An interesting idea I saw long ago in some book (I thought it was K&P's "Software Tools," or my second guess was K&R1, but neither of those panned out — a strong Mandela effect) was the clever idea of a whole-document spellchecker that works purely probabilistically, by histograms: you feed it a document, it tallies the trigraphs, and any trigraph that appears only rarely is flagged as a likely typo. This approach lets through unknown-but-realistic words like "antithematory" while flagging unrealistic words like "prisencolinensinainciusol" (because of its unlikely "ciu" and "ius" clusters) and "antthemaory" (because of "ntt" and "aor").
To make this approach work better, feed it a bunch of English text (or whatever language your document is in) before the document you really want to "spellcheck."
Essentially this isn't a spell "checker" so much as a spell "linter" — it looks for antipatterns statistically associated with bugs, and reports the patterns for further investigation.
If anyone knows where this trigraph-based "spellchecker" was first presented, I'd love to find out again.
I like that. Might some of that logic have made it to consumer word processing programs?
Human copy editors are less than perfect too. I hired one copy editor who I could not trust to be the last person who touched a document before it went out.
I had a friend who wrote an article for the New York Times: the article made a lot of sense before she submitted it, but it was edited for length and style and it definitely read like a New York Times piece but didn't completely make sense.
Only if the problem is declared to be whatever it is that spell checkers solve. As the classic joke goes, "Me spell chucker work grate. Need grandma chicken."
>Only if the problem is declared to be whatever it is that spell checkers solve.
The problem being misspelling, hence, "spell checker". Like, this seems pretty straightforward? Grammar checking if you cannot use the language properly is a pretty different problem space, and indeed has long existed and is exposed as a separate thing. And not just in fancy word processors either, if you go to something as simple as macOS TextEdit you'll see separate check boxes for "Check spelling as you type" vs "Check grammar with spelling". If someone wants to try out using LLMs for grammar no problem, but spell checking is purely about the mechanical and, importantly, deterministic aspect of typos or outright non-words.
>As the classic joke goes, "Me spell chucker work grate. Need grandma chicken."
There is a genuine touch of irony/meta in you using that here in this context. That sentence has no misspelled words, and importantly gets across the exact humorous meaning the human who wrote it intended. The joke literally only works because a human was able to make creative use of language.
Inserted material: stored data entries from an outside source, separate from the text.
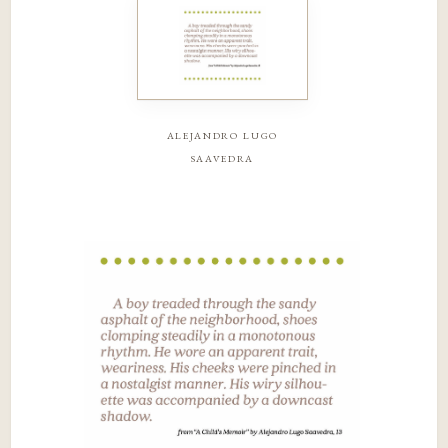
alejandro lugo
saavedra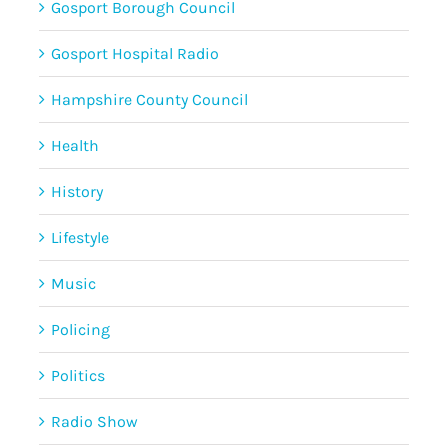
Gosport Borough Council
Gosport Hospital Radio
Hampshire County Council
Health
History
Lifestyle
Music
Policing
Politics
Radio Show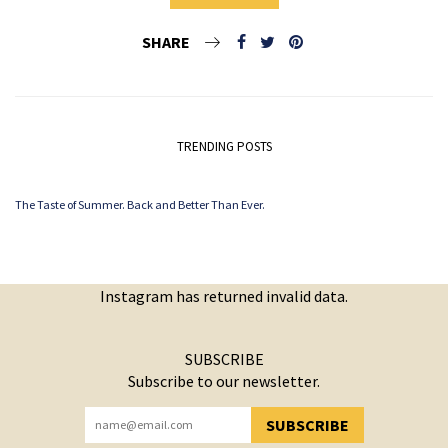
SHARE
TRENDING POSTS
The Taste of Summer. Back and Better Than Ever.
Instagram has returned invalid data.
SUBSCRIBE
Subscribe to our newsletter.
SUBSCRIBE
YOU HAVE SUCCESSFULLY SUBSCRIBED!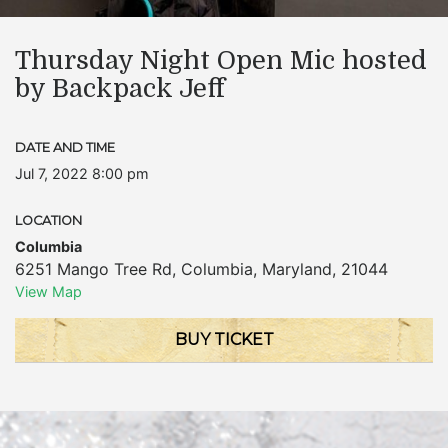
Thursday Night Open Mic hosted
by Backpack Jeff
DATE AND TIME
Jul 7, 2022 8:00 pm
LOCATION
Columbia
6251 Mango Tree Rd
,
Columbia
,
Maryland
,
21044
View Map
BUY TICKET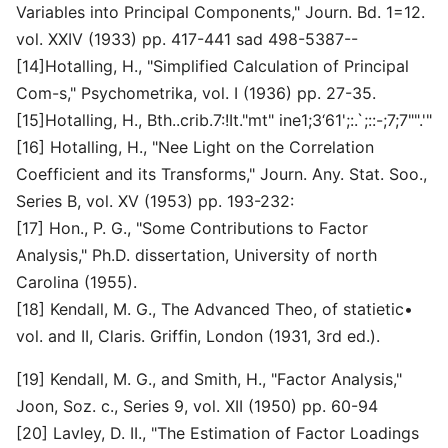
Variables into Principal Components," Journ. Bd. 1=12.
vol. XXIV (1933) pp. 417-441 sad 498-5387--
[14]Hotalling, H., "Simplified Calculation of Principal
Com-s," Psychometrika, vol. I (1936) pp. 27-35.
[15]Hotalling, H., Bth..crib.7:!It."mt" ine1;3‘61';:.`;::-;7;7"".'"
[16] Hotalling, H., "Nee Light on the Correlation
Coefficient and its Transforms," Journ. Any. Stat. Soo.,
Series B, vol. XV (1953) pp. 193-232:
[17] Hon., P. G., "Some Contributions to Factor
Analysis," Ph.D. dissertation, University of north
Carolina (1955).
[18] Kendall, M. G., The Advanced Theo, of statietic•
vol. and II, Claris. Griffin, London (1931, 3rd ed.).
[19] Kendall, M. G., and Smith, H., "Factor Analysis,"
Joon, Soz. c., Series 9, vol. XII (1950) pp. 60-94
[20] Lavley, D. II., "The Estimation of Factor Loadings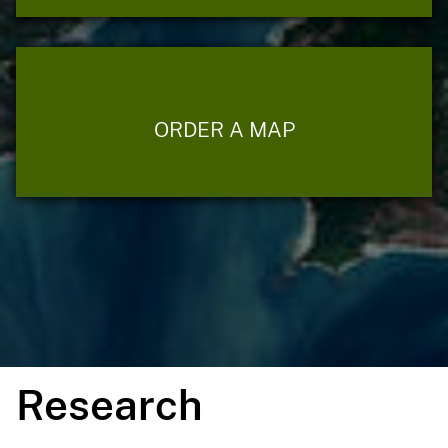
ORDER A MAP
Research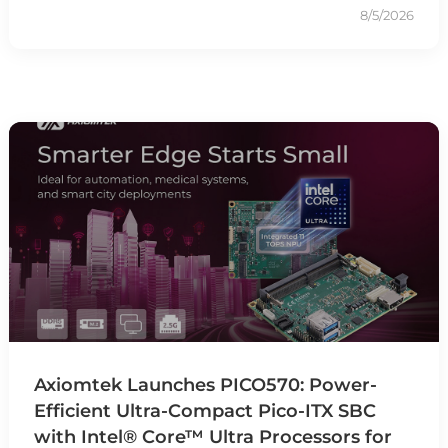
8/5/2026
Axiomtek Launches PICO570: Power-
Efficient Ultra-Compact Pico-ITX SBC
with Intel® Core™ Ultra Processors for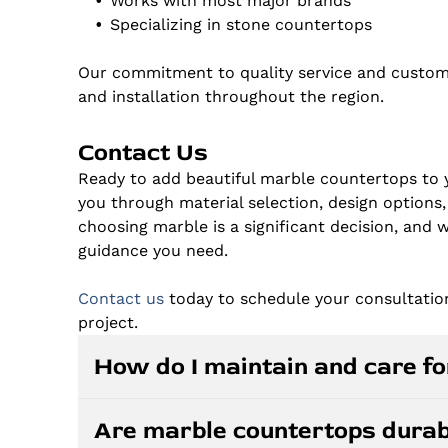
Works with most major brands
Specializing in stone countertops
Our commitment to quality service and custom
and installation throughout the region.
Contact Us
Ready to add beautiful marble countertops to
you through material selection, design options,
choosing marble is a significant decision, and
guidance you need.
Contact us
today to schedule your consultatio
project.
How do I maintain and care f
Marble countertops require regular sealing, 
Are marble countertops durab
daily with pH-neutral cleaners and avoid acid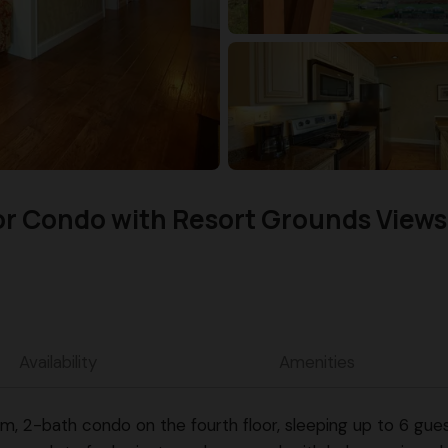
or Condo with Resort Grounds Views
Availability
Amenities
2-bath condo on the fourth floor, sleeping up to 6 guests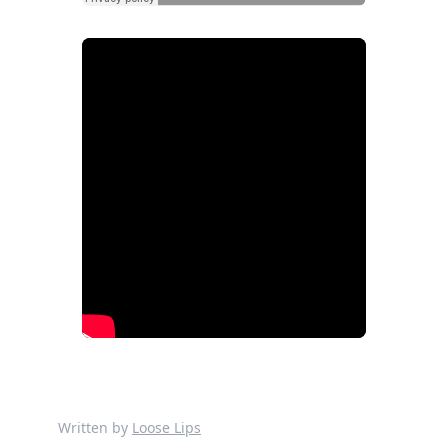
Written by
Loose Lips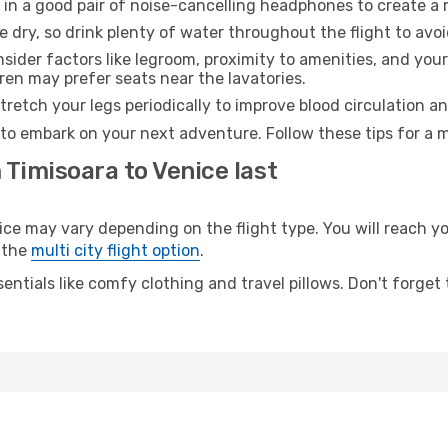
 in a good pair of noise-cancelling headphones to create a
e dry, so drink plenty of water throughout the flight to avo
sider factors like legroom, proximity to amenities, and yo
dren may prefer seats near the lavatories.
retch your legs periodically to improve blood circulation a
 to embark on your next adventure. Follow these tips for a m
 Timisoara to Venice last
 may vary depending on the flight type. You will reach your
 the
multi city flight option
.
entials like comfy clothing and travel pillows. Don't forget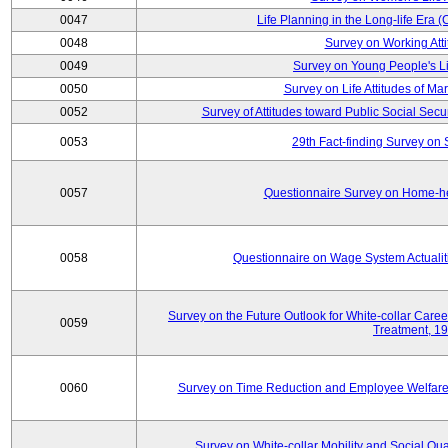
0047
Life Planning in the Long-life Era
0048
Survey on Working Att
0049
Survey on Young People's Lif
0050
Survey on Life Attitudes of Ma
0052
Survey of Attitudes toward Public Social Secur
0053
29th Fact-finding Survey on 
0057
Questionnaire Survey on Home-he
0058
Questionnaire on Wage System Actualit
Survey on the Future Outlook for White-collar Care
0059
Treatment, 1
0060
Survey on Time Reduction and Employee Welfare
Survey on White-collar Mobility and Social Qual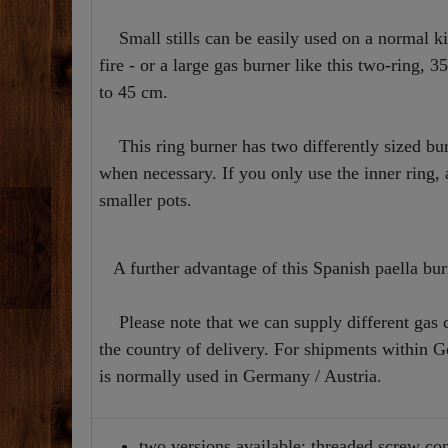
Small stills can be easily used on a normal kit
fire - or a large gas burner like this two-ring, 
to 45 cm.
This ring burner has two differently sized bur
when necessary. If you only use the inner ring, a
smaller pots.
A further advantage of this Spanish paella burn
Please note that we can supply different gas c
the country of delivery. For shipments within 
is normally used in Germany / Austria.
two versions available: threaded screw con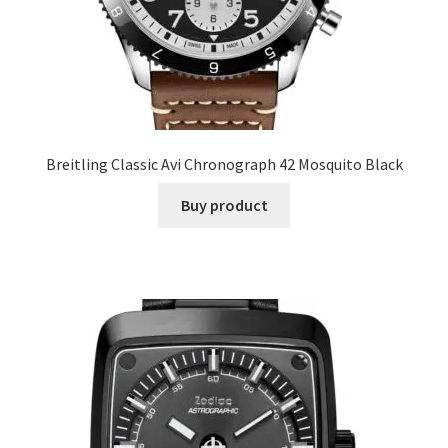
Breitling Classic Avi Chronograph 42 Mosquito Black
Buy product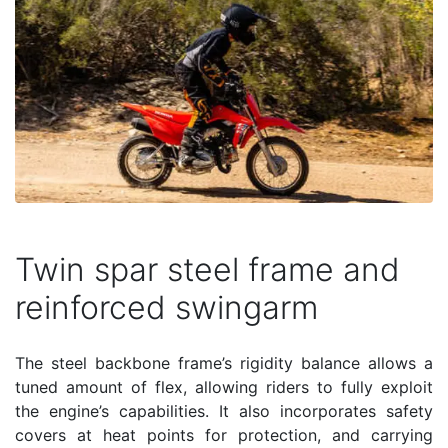
Twin spar steel frame and
reinforced swingarm
The steel backbone frame’s rigidity balance allows a
tuned amount of flex, allowing riders to fully exploit
the engine’s capabilities. It also incorporates safety
covers at heat points for protection, and carrying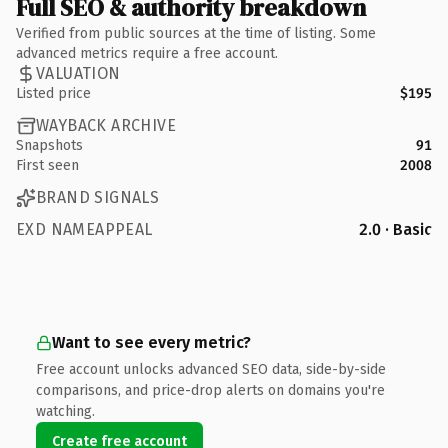
Full SEO & authority breakdown
Verified from public sources at the time of listing. Some
advanced metrics require a free account.
VALUATION
Listed price
$195
WAYBACK ARCHIVE
Snapshots
91
First seen
2008
BRAND SIGNALS
EXD NAMEAPPEAL
2.0 · Basic
Want to see every metric?
Free account unlocks advanced SEO data, side-by-side
comparisons, and price-drop alerts on domains you're
watching.
Create free account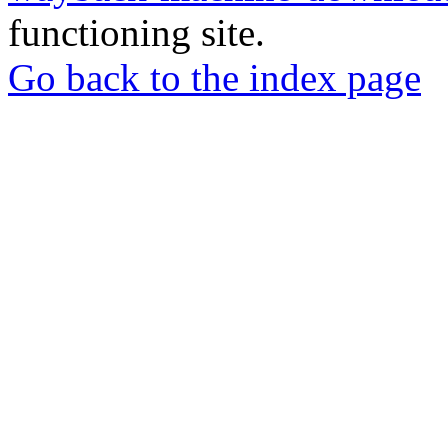
functioning site.
Go back to the index page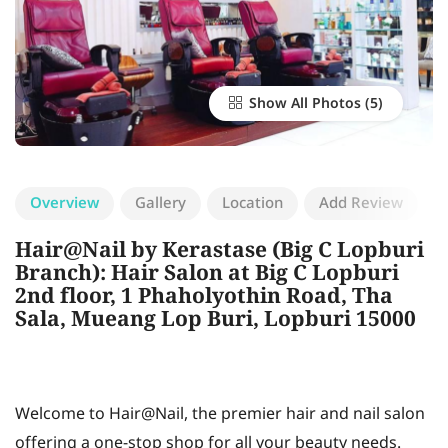
Show All Photos
Overview
Gallery
Location
Add Review
Hair@Nail by Kerastase (Big C Lopburi
Branch): Hair Salon at Big C Lopburi
2nd floor, 1 Phaholyothin Road, Tha
Sala, Mueang Lop Buri, Lopburi 15000
Welcome to Hair@Nail, the premier hair and nail salon
offering a one-stop shop for all your beauty needs.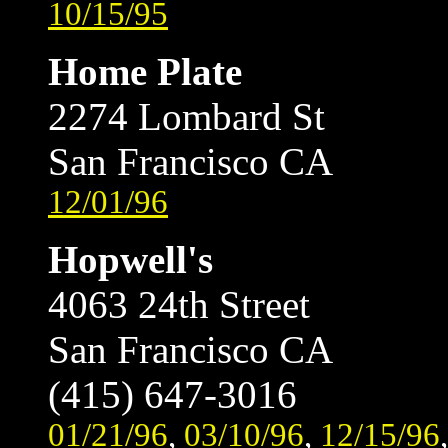
10/15/95
Home Plate
2274 Lombard St
San Francisco CA
12/01/96
Hopwell's
4063 24th Street
San Francisco CA
(415) 647-3016
01/21/96
,
03/10/96
,
12/15/96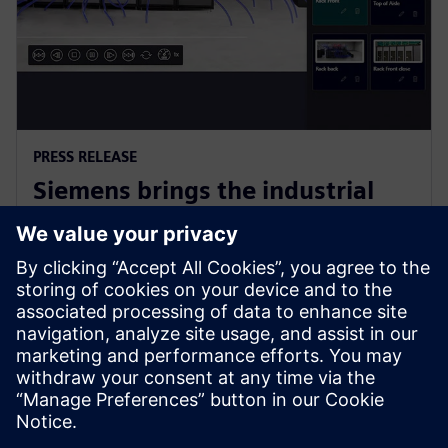
PRESS RELEASE
Siemens brings the industrial
metaverse to life with Digital
Twin Composer
6 januari 2026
If you had an LLM agent posting for you to HN and it automatically changed that to:
>As the classic joke goes, "My spellchecker works great but could use some grammar checking."
Well, where would the joke be now!? This goes to the exact concern people have with powerful non-deterministic meaning-changing tools replacing deterministic meaning-preserving ones.
I just fed this entire thread (excluding your comment pointing out the joke, and the text mentioning that it was a joke) to an LLM, and it did better than the dictionary spellchecker: corrected one real error, left my "squigglies" alone which was attacked by squigglies with the old-hat spellchecker, and specifically noted, without any prompting in that direction, that it left the joke spelling unchanged. It did not rewrite any sentences. I'm all for determinism where deterministic tools work, but the current implementations are so bad I can't blame people for turning to a non-deterministic program if it's still better on average.